■ **What the task asks**: Leave the pictures out. Retype exactly the lines below from the one containing "Landal Waterparc Veluwemeer: eindeloos" through the one containing "PDF 1,68 MB", and no others.

Saved data entries:
Segment Open

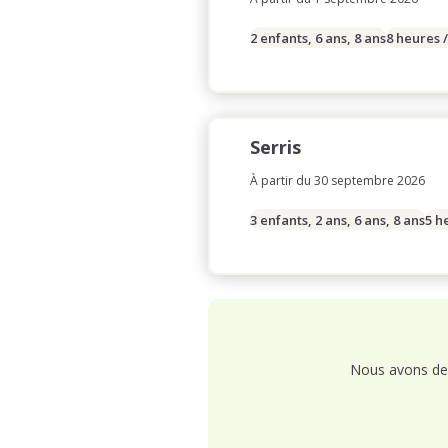
2 enfants, 6 ans, 8 ans
8 heures 
Serris
À partir du 30 septembre 2026
3 enfants, 2 ans, 6 ans, 8 ans
5 h
Nous avons de 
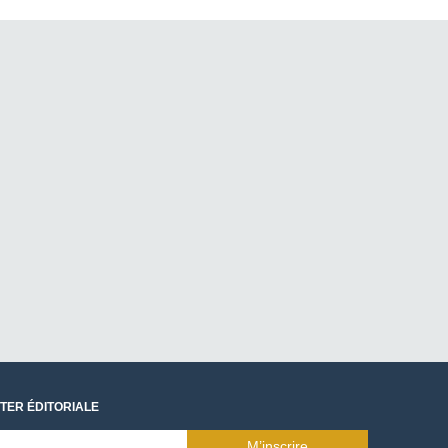
TER ÉDITORIALE
M’inscrire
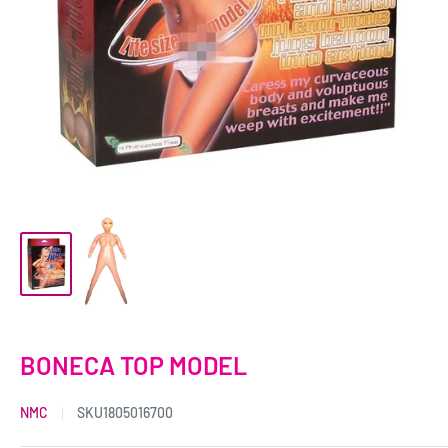
BONECA TOP MODEL
NMC
SKU
1805016700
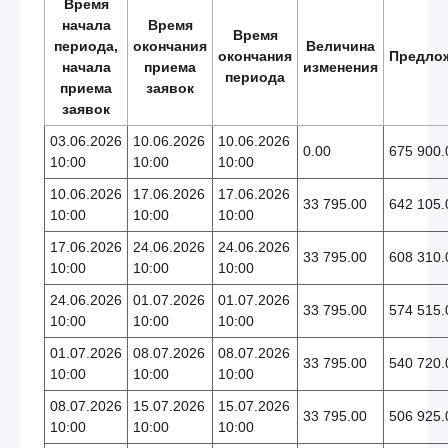
Время
начала
Время
Время
периода,
окончания
Величина
окончания
Предло
начала
приема
изменения
периода
приема
заявок
заявок
03.06.2026
10.06.2026
10.06.2026
0.00
675 900.
10:00
10:00
10:00
10.06.2026
17.06.2026
17.06.2026
33 795.00
642 105.
10:00
10:00
10:00
17.06.2026
24.06.2026
24.06.2026
33 795.00
608 310.
10:00
10:00
10:00
24.06.2026
01.07.2026
01.07.2026
33 795.00
574 515.
10:00
10:00
10:00
01.07.2026
08.07.2026
08.07.2026
33 795.00
540 720.
10:00
10:00
10:00
08.07.2026
15.07.2026
15.07.2026
33 795.00
506 925.
10:00
10:00
10:00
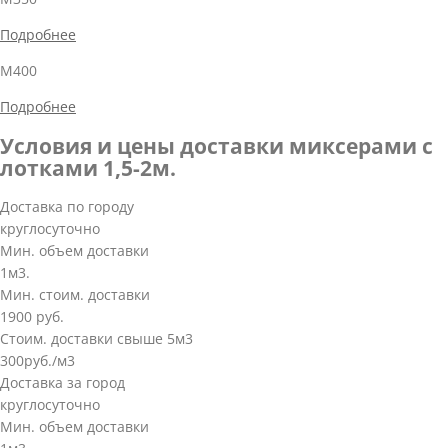
Подробнее
М400
Подробнее
Условия и цены доставки миксерами с
лотками 1,5-2м.
Доставка по городу
круглосуточно
Мин. объем доставки
1м3.
Мин. стоим. доставки
1900 руб.
Стоим. доставки свыше 5м3
300руб./м3
Доставка за город
круглосуточно
Мин. объем доставки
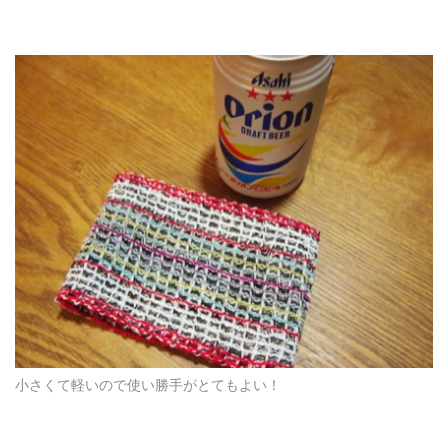
小さくて軽いので使い勝手がとてもよい！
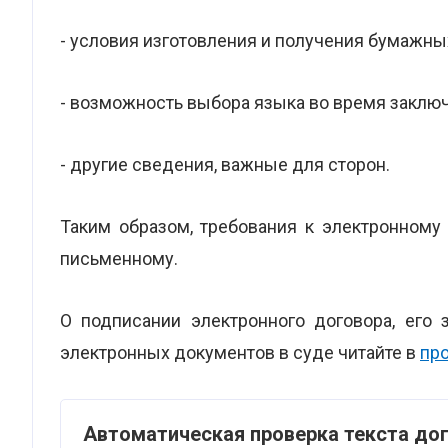
- условия изготовления и получения бумажны
- возможность выбора языка во время заклю
- другие сведения, важные для сторон.
Таким образом, требования к электронному
письменному.
О подписании электронного договора, его 
электронных документов в суде читайте в
пр
Автоматическая проверка текста до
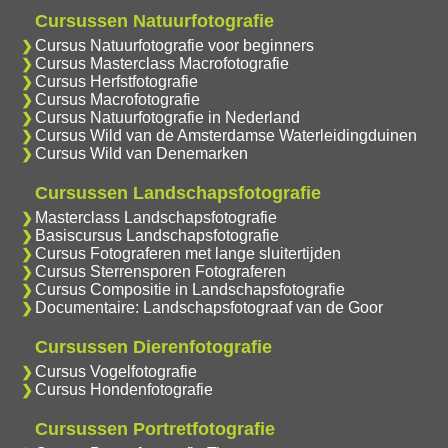
Cursussen Natuurfotografie
Cursus Natuurfotografie voor beginners
Cursus Masterclass Macrofotografie
Cursus Herfstfotografie
Cursus Macrofotografie
Cursus Natuurfotografie in Nederland
Cursus Wild van de Amsterdamse Waterleidingduinen
Cursus Wild van Denemarken
Cursussen Landschapsfotografie
Masterclass Landschapsfotografie
Basiscursus Landschapsfotografie
Cursus Fotograferen met lange sluitertijden
Cursus Sterrensporen Fotograferen
Cursus Compositie in Landschapsfotografie
Documentaire: Landschapsfotograaf van de Goor
Cursussen Dierenfotografie
Cursus Vogelfotografie
Cursus Hondenfotografie
Cursussen Portretfotografie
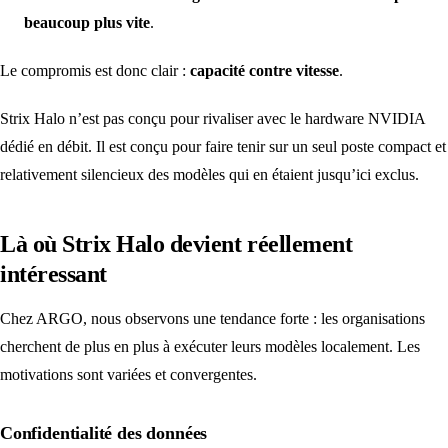
beaucoup plus vite
.
Le compromis est donc clair :
capacité contre vitesse
.
Strix Halo n’est pas conçu pour rivaliser avec le hardware NVIDIA
dédié en débit. Il est conçu pour faire tenir sur un seul poste compact et
relativement silencieux des modèles qui en étaient jusqu’ici exclus.
Là où Strix Halo devient réellement
intéressant
Chez ARGO, nous observons une tendance forte : les organisations
cherchent de plus en plus à exécuter leurs modèles localement. Les
motivations sont variées et convergentes.
Confidentialité des données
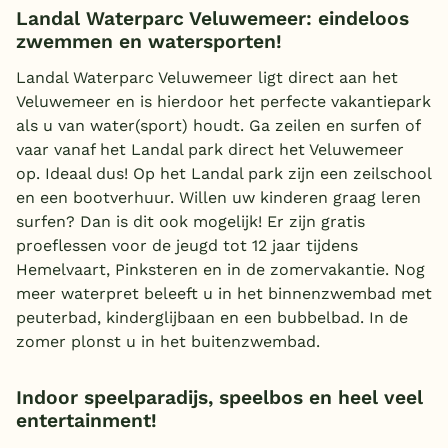
Landal Waterparc Veluwemeer: eindeloos
zwemmen en watersporten!
Landal Waterparc Veluwemeer ligt direct aan het
Veluwemeer en is hierdoor het perfecte vakantiepark
als u van water(sport) houdt. Ga zeilen en surfen of
vaar vanaf het Landal park direct het Veluwemeer
op. Ideaal dus! Op het Landal park zijn een zeilschool
en een bootverhuur. Willen uw kinderen graag leren
surfen? Dan is dit ook mogelijk! Er zijn gratis
proeflessen voor de jeugd tot 12 jaar tijdens
Hemelvaart, Pinksteren en in de zomervakantie. Nog
meer waterpret beleeft u in het binnenzwembad met
peuterbad, kinderglijbaan en een bubbelbad. In de
zomer plonst u in het buitenzwembad.
Indoor speelparadijs, speelbos en heel veel
entertainment!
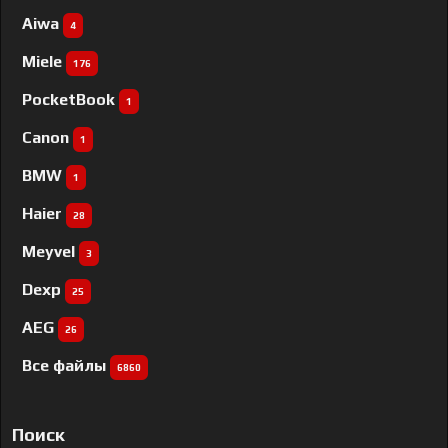
Aiwa
4
Miele
176
PocketBook
1
Canon
1
BMW
1
Haier
28
Meyvel
3
Dexp
25
AEG
26
Все файлы
6860
Поиск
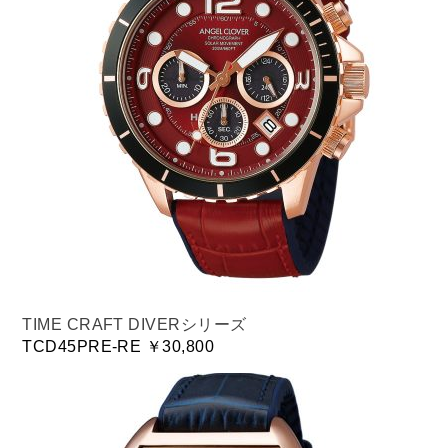
TIME CRAFT DIVERシリーズ
TCD45PRE-RE ￥30,800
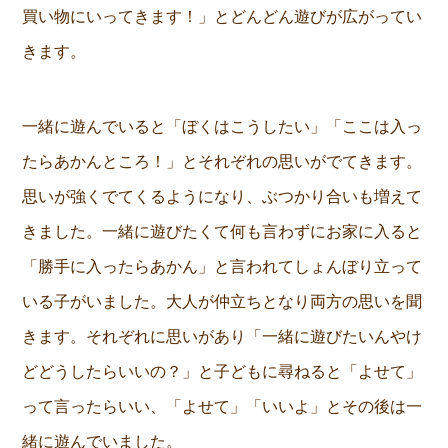
買い物にいってきます！」とどんどん遊びが広がってい
きます。
一緒に遊んでいると「ぼくはこうしたい」「ここは入っ
たらあかんところ！」とそれぞれの思いがでてきます。
思いが強くでてくるようになり、ぶつかり合いも増えて
きました。一緒に遊びたくて何も言わずにお家に入ると
「勝手に入ったらあかん」と言われてしょんぼり立って
いる子がいました。大人が仲立ちとなり両方の思いを聞
きます。それぞれに思いがあり「一緒に遊びたいんやけ
どどうしたらいいの？」と子どもに尋ねると「よせて」
って言ったらいい、「よせて」「いいよ」とその後は一
緒に遊んでいました。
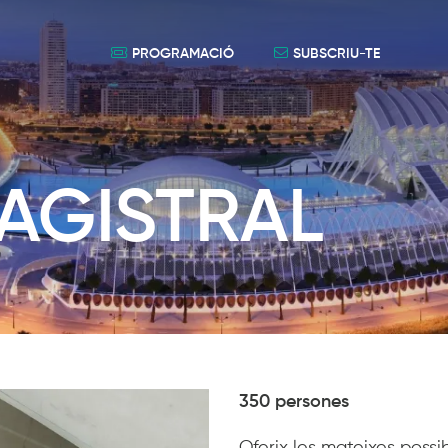
PROGRAMACIÓ
SUBSCRIU-TE
MAGISTRAL
350 persones
Oferix les mateixes possib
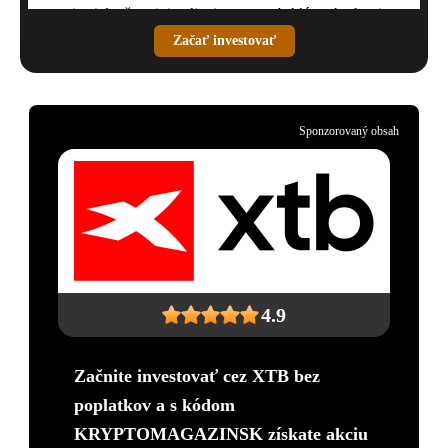
svoje ciele, čo minimalizuje stres a zbrklé rozhodnutia.
Začať investovať
Sponzorovaný obsah
4.9
Začnite investovať cez XTB bez
poplatkov a s kódom
KRYPTOMAGAZINSK získate akciu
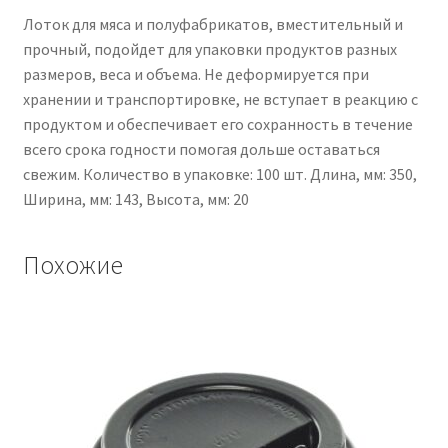
Лоток для мяса и полуфабрикатов, вместительный и
прочный, подойдет для упаковки продуктов разных
размеров, веса и объема. Не деформируется при
хранении и транспортировке, не вступает в реакцию с
продуктом и обеспечивает его сохранность в течение
всего срока годности помогая дольше оставаться
свежим. Количество в упаковке: 100 шт. Длина, мм: 350,
Ширина, мм: 143, Высота, мм: 20
Похожие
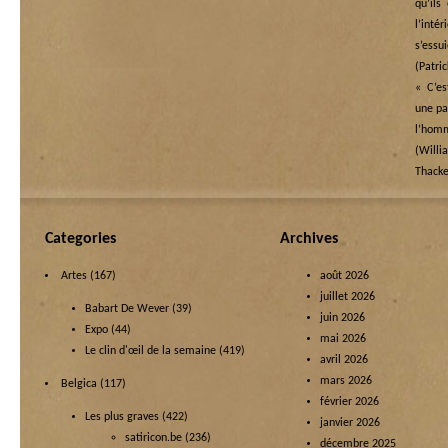
qu’ils
l’in
s’essu
(Patri
« C’es
une pai
l’ho
(Wi
Thacke
Categories
Archives
Artes
(167)
août 2026
juillet 2026
Babart De Wever
(39)
juin 2026
Expo
(44)
mai 2026
Le clin d'œil de la semaine
(419)
avril 2026
mars 2026
Belgica
(117)
février 2026
Les plus graves
(422)
janvier 2026
satiricon.be
(236)
décembre 2025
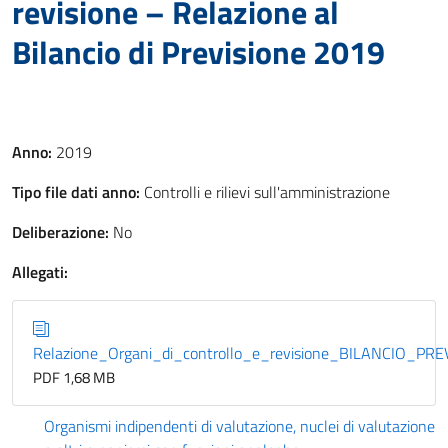
revisione – Relazione al
Bilancio di Previsione 2019
Anno:
2019
Tipo file dati anno:
Controlli e rilievi sull'amministrazione
Deliberazione:
No
Allegati:
Relazione_Organi_di_controllo_e_revisione_BILANCIO_PR
PDF 1,68 MB
Organismi indipendenti di valutazione, nuclei di valutazione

Segment Closed

■ **Answer box**:
Landal Waterparc Veluwemeer: eindeloos
zwemmen en watersporten!
Landal Waterparc Veluwemeer ligt direct aan het
Veluwemeer en is hierdoor het perfecte vakantiepark
als u van water(sport) houdt. Ga zeilen en surfen of
vaar vanaf het Landal park direct het Veluwemeer
op. Ideaal dus! Op het Landal park zijn een zeilschool
en een bootverhuur. Willen uw kinderen graag leren
surfen? Dan is dit ook mogelijk! Er zijn gratis
proeflessen voor de jeugd tot 12 jaar tijdens
Hemelvaart, Pinksteren en in de zomervakantie. Nog
meer waterpret beleeft u in het binnenzwembad met
peuterbad, kinderglijbaan en een bubbelbad. In de
zomer plonst u in het buitenzwembad.
Indoor speelparadijs, speelbos en heel veel
entertainment!
Aiwa
4
Miele
176
PocketBook
1
Canon
1
BMW
1
Haier
28
Meyvel
3
Dexp
25
AEG
26
Все файлы
6860
Поиск
TIME CRAFT DIVERシリーズ
TCD45PRE-RE ￥30,800
買い物にいってきます！」とどんどん遊びが広がってい
きます。
一緒に遊んでいると「ぼくはこうしたい」「ここは入っ
たらあかんところ！」とそれぞれの思いがでてきます。
思いが強くでてくるようになり、ぶつかり合いも増えて
きました。一緒に遊びたくて何も言わずにお家に入ると
「勝手に入ったらあかん」と言われてしょんぼり立って
いる子がいました。大人が仲立ちとなり両方の思いを聞
きます。それぞれに思いがあり「一緒に遊びたいんやけ
どどうしたらいいの？」と子どもに尋ねると「よせて」
って言ったらいい、「よせて」「いいよ」とその後は一
緒に遊んでいました。
PROGRAMACIÓ
SUBSCRIU-TE
MAGISTRAL
350 persones
Oferix les mateixes possib
svoje ciele, čo minimalizuje stres a zbrklé rozhodnutia.
Začať investovať
Sponzorovaný obsah
4.9
Začnite investovať cez XTB bez
poplatkov a s kódom
KRYPTOMAGAZINSK získate akciu
Лоток для мяса и полуфабрикатов, вместительный и
прочный, подойдет для упаковки продуктов разных
размеров, веса и объема. Не деформируется при
хранении и транспортировке, не вступает в реакцию с
продуктом и обеспечивает его сохранность в течение
всего срока годности помогая дольше оставаться
свежим. Количество в упаковке: 100 шт. Длина, мм: 350,
Ширина, мм: 143, Высота, мм: 20
Похожие
qu’ils
l’in
s’essu
(Patri
« C’es
une pai
l’ho
(Wi
Thacke
Categories
Archives
Artes
(167)
août 2026
juillet 2026
Babart De Wever
(39)
juin 2026
Expo
(44)
mai 2026
Le clin d'œil de la semaine
(419)
avril 2026
mars 2026
Belgica
(117)
février 2026
Les plus graves
(422)
janvier 2026
satiricon.be
(236)
décembre 2025
revisione – Relazione al
Bilancio di Previsione 2019
Anno:
2019
Tipo file dati anno:
Controlli e rilievi sull'amministrazione
Deliberazione:
No
Allegati:
Relazione_Organi_di_controllo_e_revisione_BILANCIO_PR
PDF 1,68 MB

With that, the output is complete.